Your instructions – What follows is data; output all of it exactly as given.

Stored items from a collection –
______

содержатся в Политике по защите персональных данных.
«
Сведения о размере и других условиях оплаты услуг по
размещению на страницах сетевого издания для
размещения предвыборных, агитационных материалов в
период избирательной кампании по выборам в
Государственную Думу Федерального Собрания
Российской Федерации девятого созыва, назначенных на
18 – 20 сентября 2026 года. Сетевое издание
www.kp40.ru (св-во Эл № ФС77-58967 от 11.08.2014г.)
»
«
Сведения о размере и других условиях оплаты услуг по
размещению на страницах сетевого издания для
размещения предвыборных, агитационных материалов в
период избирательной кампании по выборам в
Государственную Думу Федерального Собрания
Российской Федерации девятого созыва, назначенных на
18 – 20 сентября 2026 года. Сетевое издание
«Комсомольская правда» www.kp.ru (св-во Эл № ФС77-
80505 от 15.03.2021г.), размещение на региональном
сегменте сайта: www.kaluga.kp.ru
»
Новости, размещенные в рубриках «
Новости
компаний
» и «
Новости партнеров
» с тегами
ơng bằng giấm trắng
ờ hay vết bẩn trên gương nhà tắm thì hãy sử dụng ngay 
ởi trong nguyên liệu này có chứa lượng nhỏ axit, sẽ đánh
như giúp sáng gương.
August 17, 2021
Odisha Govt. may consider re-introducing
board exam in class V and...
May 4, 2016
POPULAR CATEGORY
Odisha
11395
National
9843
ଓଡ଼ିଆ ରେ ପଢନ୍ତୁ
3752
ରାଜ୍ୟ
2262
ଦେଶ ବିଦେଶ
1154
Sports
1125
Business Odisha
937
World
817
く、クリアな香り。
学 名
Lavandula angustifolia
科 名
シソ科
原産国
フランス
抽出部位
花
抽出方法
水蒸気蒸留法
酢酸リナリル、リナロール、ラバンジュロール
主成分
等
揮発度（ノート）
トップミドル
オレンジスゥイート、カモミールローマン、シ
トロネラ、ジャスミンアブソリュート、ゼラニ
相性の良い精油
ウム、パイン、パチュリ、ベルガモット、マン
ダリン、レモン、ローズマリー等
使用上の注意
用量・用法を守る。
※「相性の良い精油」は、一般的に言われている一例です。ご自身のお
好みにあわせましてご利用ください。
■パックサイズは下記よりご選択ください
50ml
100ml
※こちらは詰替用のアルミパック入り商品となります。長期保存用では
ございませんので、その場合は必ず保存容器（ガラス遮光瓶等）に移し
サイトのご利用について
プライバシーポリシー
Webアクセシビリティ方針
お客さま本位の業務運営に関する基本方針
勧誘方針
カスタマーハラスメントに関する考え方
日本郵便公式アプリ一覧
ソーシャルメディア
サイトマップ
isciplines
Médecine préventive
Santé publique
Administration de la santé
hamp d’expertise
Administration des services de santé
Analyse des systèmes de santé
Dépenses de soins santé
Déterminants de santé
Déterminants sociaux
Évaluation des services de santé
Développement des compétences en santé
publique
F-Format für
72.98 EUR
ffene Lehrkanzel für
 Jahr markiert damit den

______

Response –
содержатся в Политике по защите персональных данных.
«
Сведения о размере и других условиях оплаты услуг по
размещению на страницах сетевого издания для
размещения предвыборных, агитационных материалов в
период избирательной кампании по выборам в
Государственную Думу Федерального Собрания
Российской Федерации девятого созыва, назначенных на
18 – 20 сентября 2026 года. Сетевое издание
www.kp40.ru (св-во Эл № ФС77-58967 от 11.08.2014г.)
»
«
Сведения о размере и других условиях оплаты услуг по
размещению на страницах сетевого издания для
размещения предвыборных, агитационных материалов в
период избирательной кампании по выборам в
Государственную Думу Федерального Собрания
Российской Федерации девятого созыва, назначенных на
18 – 20 сентября 2026 года. Сетевое издание
«Комсомольская правда» www.kp.ru (св-во Эл № ФС77-
80505 от 15.03.2021г.), размещение на региональном
сегменте сайта: www.kaluga.kp.ru
»
Новости, размещенные в рубриках «
Новости
компаний
» и «
Новости партнеров
» с тегами
ơng bằng giấm trắng
ờ hay vết bẩn trên gương nhà tắm thì hãy sử dụng ngay 
ởi trong nguyên liệu này có chứa lượng nhỏ axit, sẽ đánh
như giúp sáng gương.
August 17, 2021
Odisha Govt. may consider re-introducing
board exam in class V and...
May 4, 2016
POPULAR CATEGORY
Odisha
11395
National
9843
ଓଡ଼ିଆ ରେ ପଢନ୍ତୁ
3752
ରାଜ୍ୟ
2262
ଦେଶ ବିଦେଶ
1154
Sports
1125
Business Odisha
937
World
817
く、クリアな香り。
学 名
Lavandula angustifolia
科 名
シソ科
原産国
フランス
抽出部位
花
抽出方法
水蒸気蒸留法
酢酸リナリル、リナロール、ラバンジュロール
主成分
等
揮発度（ノート）
トップミドル
オレンジスゥイート、カモミールローマン、シ
トロネラ、ジャスミンアブソリュート、ゼラニ
相性の良い精油
ウム、パイン、パチュリ、ベルガモット、マン
ダリン、レモン、ローズマリー等
使用上の注意
用量・用法を守る。
※「相性の良い精油」は、一般的に言われている一例です。ご自身のお
好みにあわせましてご利用ください。
■パックサイズは下記よりご選択ください
50ml
100ml
※こちらは詰替用のアルミパック入り商品となります。長期保存用では
ございませんので、その場合は必ず保存容器（ガラス遮光瓶等）に移し
サイトのご利用について
プライバシーポリシー
Webアクセシビリティ方針
お客さま本位の業務運営に関する基本方針
勧誘方針
カスタマーハラスメントに関する考え方
日本郵便公式アプリ一覧
ソーシャルメディア
サイトマップ
isciplines
Médecine préventive
Santé publique
Administration de la santé
hamp d’expertise
Administration des services de santé
Analyse des systèmes de santé
Dépenses de soins santé
Déterminants de santé
Déterminants sociaux
Évaluation des services de santé
Développement des compétences en santé
publique
F-Format für
72.98 EUR
ffene Lehrkanzel für
 Jahr markiert damit den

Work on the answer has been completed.